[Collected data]
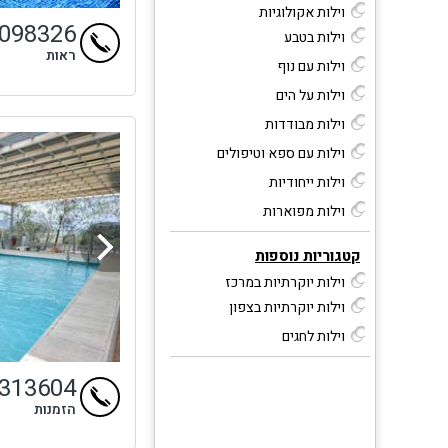
וילות אקולוגיות
9098326
וילות בטבע
ראות
וילות עם נוף
וילות על הים
וילות מבודדות
וילות עם ספא וטיפולים
וילות ייחודיות
וילות מפוארות
קטגוריות נוספות
וילות יוקרתיות במרכז
וילות יוקרתיות בצפון
וילות לחגים
4313604
הזמנות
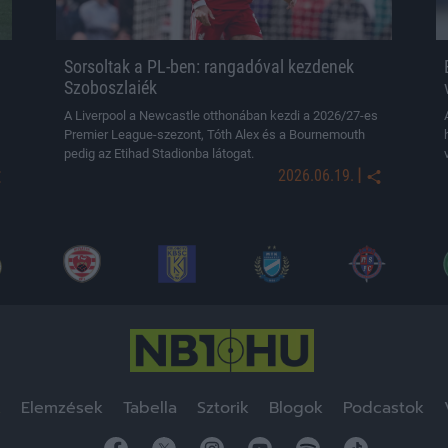
Sorsoltak a PL-ben: rangadóval kezdenek
Szoboszlaiék
A Liverpool a Newcastle otthonában kezdi a 2026/27-es
Premier League-szezont, Tóth Alex és a Bournemouth
pedig az Etihad Stadionba látogat.
|
2026.06.19.
k
Elemzések
Tabella
Sztorik
Blogok
Podcastok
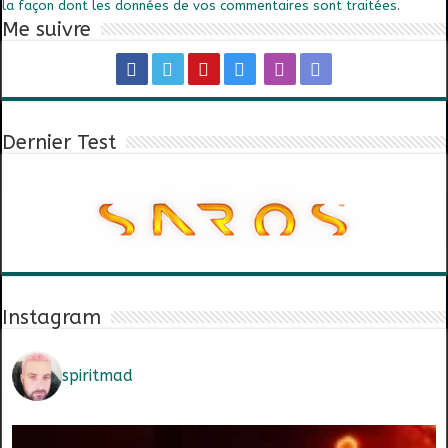
la façon dont les données de vos commentaires sont traitées
.
Me suivre
Dernier Test
Instagram
spiritmad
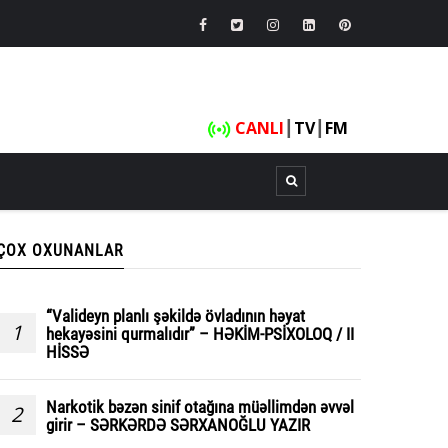
CANLI
┃
TV
┃
FM
ÇOX OXUNANLAR
“Valideyn planlı şəkildə övladının həyat
1
hekayəsini qurmalıdır” – HƏKİM-PSİXOLOQ / II
HİSSƏ
Narkotik bəzən sinif otağına müəllimdən əvvəl
2
girir – SƏRKƏRDƏ SƏRXANOĞLU YAZIR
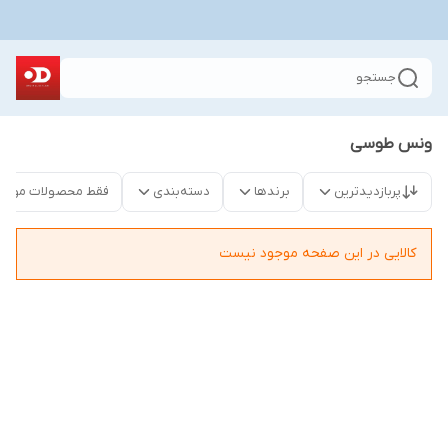
جستجو
ونس طوسی
پربازدیدترین
برندها
دسته‌بندی
فقط محصولات موجو
کالایی در این صفحه موجود نیست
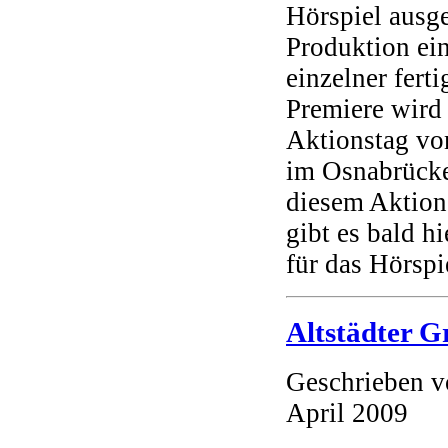
Hörspiel ausge
Produktion ein
einzelner fert
Premiere wird
Aktionstag vo
im Osnabrücke
diesem Aktions
gibt es bald h
für das Hörspi
Altstädter G
Geschrieben 
April 2009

_WHAT THIS TASK INVOLVES_
Give an exact copy of the entries, excluding all pictures.

_WRITTEN ANSWER_
וילות אקולוגיות
9098326
וילות בטבע
ראות
וילות עם נוף
וילות על הים
וילות מבודדות
וילות עם ספא וטיפולים
וילות ייחודיות
וילות מפוארות
קטגוריות נוספות
וילות יוקרתיות במרכז
וילות יוקרתיות בצפון
וילות לחגים
4313604
הזמנות
Sorsoltak a PL-ben: rangadóval kezdenek
Szoboszlaiék
A Liverpool a Newcastle otthonában kezdi a 2026/27-es
Premier League-szezont, Tóth Alex és a Bournemouth
pedig az Etihad Stadionba látogat.
|
2026.06.19.
k
Elemzések
Tabella
Sztorik
Blogok
Podcastok
la façon dont les données de vos commentaires sont traitées
.
Me suivre
Dernier Test
Instagram
spiritmad
CANLI
┃
TV
┃
FM
ÇOX OXUNANLAR
“Valideyn planlı şəkildə övladının həyat
1
hekayəsini qurmalıdır” – HƏKİM-PSİXOLOQ / II
HİSSƏ
Narkotik bəzən sinif otağına müəllimdən əvvəl
2
girir – SƏRKƏRDƏ SƏRXANOĞLU YAZIR
جستجو
ونس طوسی
پربازدیدترین
برندها
دسته‌بندی
فقط محصولات موجو
کالایی در این صفحه موجود نیست
Hörspiel ausge
Produktion ein
einzelner fert
Premiere wird
Aktionstag vo
im Osnabrücke
diesem Aktions
gibt es bald h
für das Hörspi
Altstädter G
Geschrieben 
April 2009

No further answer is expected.